What this task involves: Output only the lines below that start at the line containing "နောက်ကျမှုများကို ဖြေရှင်းရန် အရင်ပဲ" and end at the line containing "ပေးရန် ဖြစ်ပါသည်။", with both ends kept.

Extracted information:
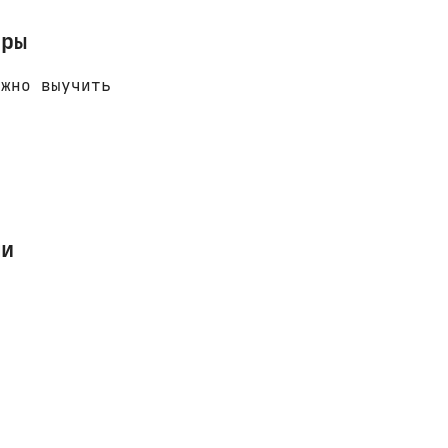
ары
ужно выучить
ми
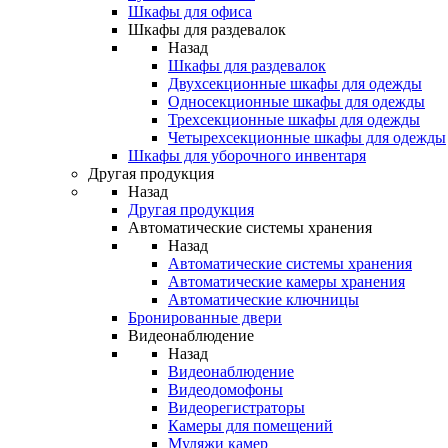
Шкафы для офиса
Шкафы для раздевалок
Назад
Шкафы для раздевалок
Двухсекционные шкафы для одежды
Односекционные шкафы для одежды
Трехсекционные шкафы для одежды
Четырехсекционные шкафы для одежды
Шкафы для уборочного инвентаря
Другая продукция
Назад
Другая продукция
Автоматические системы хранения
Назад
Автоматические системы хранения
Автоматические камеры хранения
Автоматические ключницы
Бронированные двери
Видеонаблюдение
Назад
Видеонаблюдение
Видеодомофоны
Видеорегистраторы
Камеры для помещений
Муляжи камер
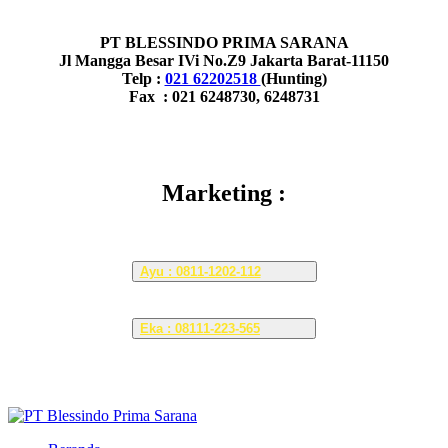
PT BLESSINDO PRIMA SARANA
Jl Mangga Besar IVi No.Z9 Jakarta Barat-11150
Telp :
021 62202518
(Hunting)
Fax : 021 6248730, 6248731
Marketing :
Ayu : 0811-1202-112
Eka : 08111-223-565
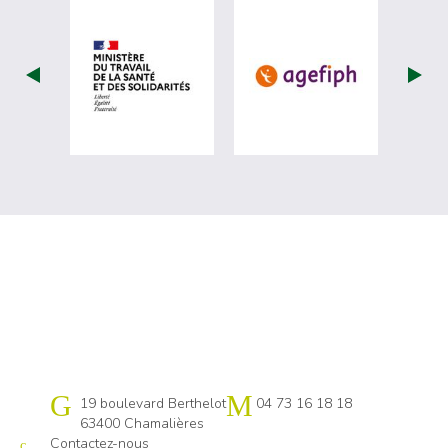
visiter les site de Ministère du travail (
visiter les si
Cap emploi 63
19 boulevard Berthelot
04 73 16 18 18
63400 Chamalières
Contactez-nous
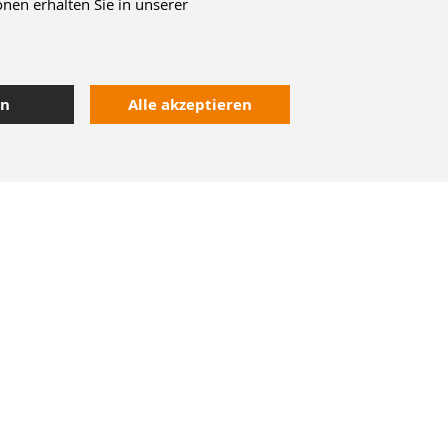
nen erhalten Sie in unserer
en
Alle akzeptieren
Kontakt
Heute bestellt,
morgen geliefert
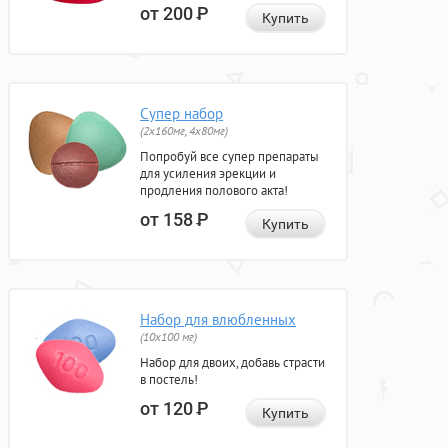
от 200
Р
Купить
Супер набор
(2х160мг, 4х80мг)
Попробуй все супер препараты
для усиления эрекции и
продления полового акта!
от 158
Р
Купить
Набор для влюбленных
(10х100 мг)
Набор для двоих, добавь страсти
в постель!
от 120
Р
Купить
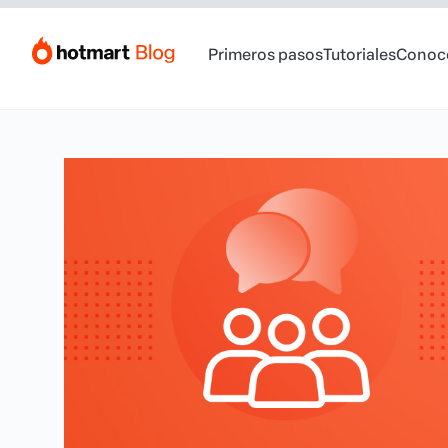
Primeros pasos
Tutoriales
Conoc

...

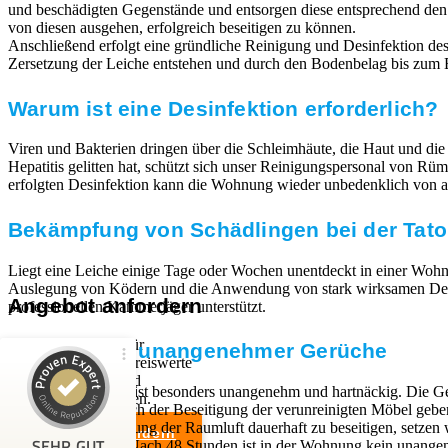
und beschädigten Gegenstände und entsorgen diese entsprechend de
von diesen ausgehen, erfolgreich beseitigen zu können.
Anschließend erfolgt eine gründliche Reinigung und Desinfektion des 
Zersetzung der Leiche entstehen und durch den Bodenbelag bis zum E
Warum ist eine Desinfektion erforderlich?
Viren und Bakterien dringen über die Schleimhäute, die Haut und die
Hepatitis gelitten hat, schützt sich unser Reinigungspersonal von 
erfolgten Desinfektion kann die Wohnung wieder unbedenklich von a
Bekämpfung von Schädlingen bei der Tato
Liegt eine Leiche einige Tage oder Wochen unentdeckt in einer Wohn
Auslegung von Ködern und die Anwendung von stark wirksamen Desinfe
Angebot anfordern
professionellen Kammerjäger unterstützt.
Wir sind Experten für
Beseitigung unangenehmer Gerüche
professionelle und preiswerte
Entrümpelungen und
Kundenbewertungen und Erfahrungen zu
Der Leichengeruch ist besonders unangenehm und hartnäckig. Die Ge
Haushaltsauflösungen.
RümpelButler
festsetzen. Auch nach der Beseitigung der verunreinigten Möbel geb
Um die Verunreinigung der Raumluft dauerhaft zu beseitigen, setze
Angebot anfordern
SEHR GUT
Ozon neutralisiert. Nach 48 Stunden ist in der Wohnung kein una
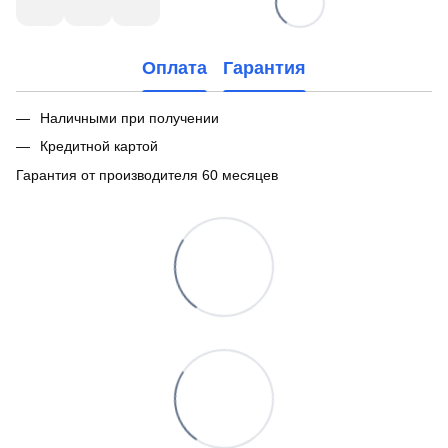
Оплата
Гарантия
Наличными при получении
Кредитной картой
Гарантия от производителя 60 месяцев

...

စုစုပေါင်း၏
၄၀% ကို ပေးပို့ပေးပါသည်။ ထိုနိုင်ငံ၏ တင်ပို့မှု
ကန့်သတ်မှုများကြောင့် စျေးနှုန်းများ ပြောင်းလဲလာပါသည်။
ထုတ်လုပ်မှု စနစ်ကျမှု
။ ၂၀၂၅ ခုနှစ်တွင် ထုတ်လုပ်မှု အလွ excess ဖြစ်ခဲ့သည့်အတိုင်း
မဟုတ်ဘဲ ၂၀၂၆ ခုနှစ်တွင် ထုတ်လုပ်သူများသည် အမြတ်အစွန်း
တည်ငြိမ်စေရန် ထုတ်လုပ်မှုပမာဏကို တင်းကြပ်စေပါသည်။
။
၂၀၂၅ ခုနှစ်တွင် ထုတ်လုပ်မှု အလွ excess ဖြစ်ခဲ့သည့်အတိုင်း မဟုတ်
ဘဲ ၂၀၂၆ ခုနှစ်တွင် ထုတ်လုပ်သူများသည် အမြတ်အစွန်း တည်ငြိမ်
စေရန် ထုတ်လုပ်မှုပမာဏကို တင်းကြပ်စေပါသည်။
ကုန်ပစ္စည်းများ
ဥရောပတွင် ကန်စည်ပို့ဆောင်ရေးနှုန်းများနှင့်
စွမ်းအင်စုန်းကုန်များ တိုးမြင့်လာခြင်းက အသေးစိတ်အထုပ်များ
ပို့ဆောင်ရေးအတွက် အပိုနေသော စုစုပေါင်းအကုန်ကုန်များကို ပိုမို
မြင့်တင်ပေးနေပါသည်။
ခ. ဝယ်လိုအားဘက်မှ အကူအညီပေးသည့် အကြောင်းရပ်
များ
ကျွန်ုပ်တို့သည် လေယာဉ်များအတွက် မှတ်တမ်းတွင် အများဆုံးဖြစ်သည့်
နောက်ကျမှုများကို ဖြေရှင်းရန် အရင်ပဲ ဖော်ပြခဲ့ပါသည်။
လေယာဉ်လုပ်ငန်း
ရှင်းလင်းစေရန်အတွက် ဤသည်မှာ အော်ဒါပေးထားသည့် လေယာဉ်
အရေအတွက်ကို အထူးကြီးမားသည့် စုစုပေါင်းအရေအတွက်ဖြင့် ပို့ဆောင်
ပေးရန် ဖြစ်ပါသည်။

Response:
နောက်ကျမှုများကို ဖြေရှင်းရန် အရင်ပဲ ဖော်ပြခဲ့ပါသည်။
လေယာဉ်လုပ်ငန်း
ရှင်းလင်းစေရန်အတွက် ဤသည်မှာ အော်ဒါပေးထားသည့် လေယာဉ်
အရေအတွက်ကို အထူးကြီးမားသည့် စုစုပေါင်းအရေအတွက်ဖြင့် ပို့ဆောင်
ပေးရန် ဖြစ်ပါသည်။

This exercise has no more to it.